B. In the classification and retrieval stage, traditional approaches such as Bag of Visual Words, Locality-constrained Linear Coding, and Spatial Pyramid Matching using SIFT performed suboptimally, with classification accuracies typically below or around 80%. Deep learning models such as LPCNN have shown promising improvements, reaching classification accuracies close to 89.88%. However, the proposed hybrid approach, which combines MSMA-CLBP handcrafted features with high-level CNN-based features in a purpose-built architecture, surpassed these models with a classification accuracy of 92.25%. The improvement stems from the synergy of low-level texture descriptors and high-level abstract features learned by the CNN, allowing the system to better capture complex spatial and spectral patterns present in remote sensing data.
C. These comparative results clearly demonstrate that the proposed hybrid system consistently outperforms existing state-of-the-art methods across the board. Its modular architecture enables each component—whether sample selection, registration, or classification—to utilize the most effective techniques tailored to remote sensing imagery, addressing specific limitations of individual approaches. By intelligently integrating handcrafted and learned features, leveraging active learning strategies, and implementing dynamic registration techniques, the system delivers improved accuracy, robustness, and adaptability, thereby setting a new benchmark for land use and land cover mapping in remote sensing.
V. Conclusion
Increasing technological advancements in the field of remote sensing have made it easier to capture objects located at remote locations through satellites and aerial platforms. This has expanded the scope of numerous applications across environmental monitoring, urban planning, agriculture, and more. However, processing such complex imagery introduces significant technical challenges. Remote sensing images, particularly Hyperspectral and Synthetic Aperture Radar data, differ from traditional computer vision images in terms of spectral richness, noise characteristics, and spatial complexity.

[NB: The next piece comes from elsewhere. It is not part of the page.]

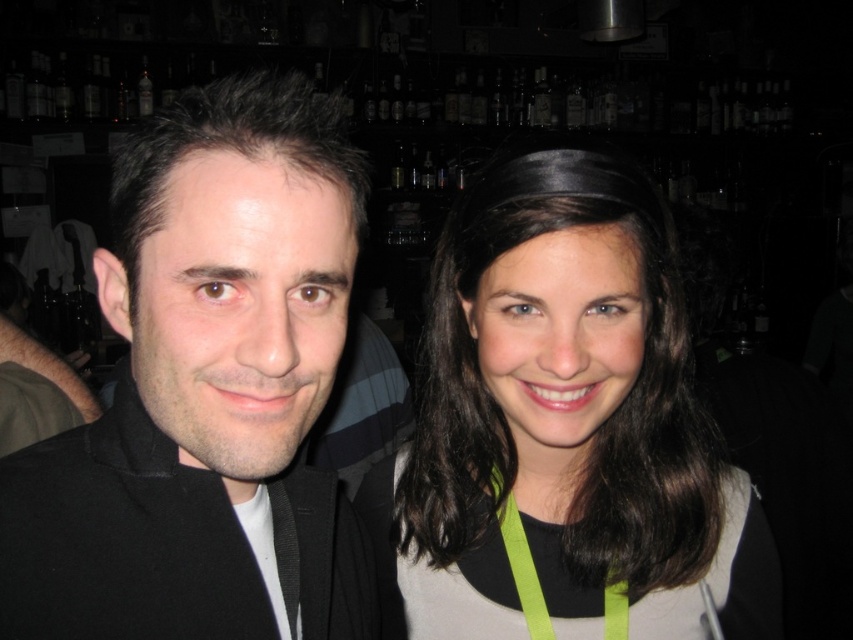 From the picture: You are a security guard in a bar and need to locate the black matte jacket at left. According to the coordinates provided, where exactly should you look to find it?

The black matte jacket at left is located at coordinates point (x=206, y=392).

You are a photographer adjusting the camera focus. The smooth brown hair at center and the green fabric lanyard at center are both in the frame. Which object should you focus on first if you want to ensure the wider one is sharp?

The smooth brown hair at center has a greater width than the green fabric lanyard at center, so you should focus on the smooth brown hair at center first to ensure the wider object is sharp. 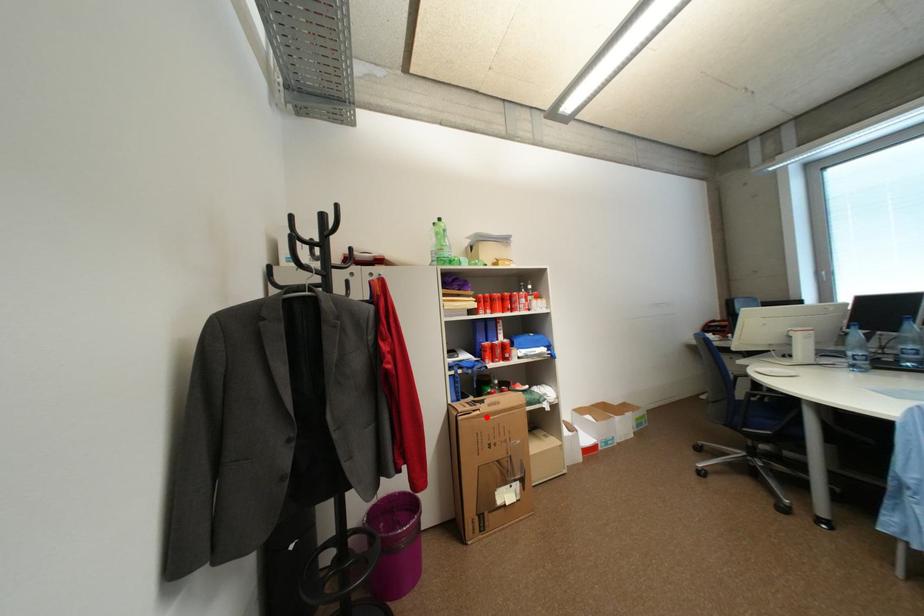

With the increasing availability of large-scale remote sensing datasets, researchers are actively engaged in acquiring, storing, processing, and analyzing such data. However, despite the advancements in data collection, many systems still fall short in efficient manipulation, indexing, sorting, filtering, summarizing, or searching through such vast databases.
Content-Based Image Retrieval techniques aim to address this by retrieving images based on their visual content, extracting features such as color, texture, and shape. However, Content-Based Image Retrieval systems face the “semantic gap” challenge— a disconnect between low-level features and high-level semantic concepts. This challenge is further amplified in remote sensing images due to mixed pixels, indistinct boundaries, and complex spatial patterns.
To address these issues, the present work proposes a comprehensive hybrid retrieval system. This system integrates multiple modules, starting from the preprocessing of HSI and SAR images, followed by dynamic inlier-based image registration, active learning-based sample selection using a proposed MSMA-MSBT technique, deep learning-based classification, error correction via soft thresholding, and finally, a retrieval module based on region-based similarity matching.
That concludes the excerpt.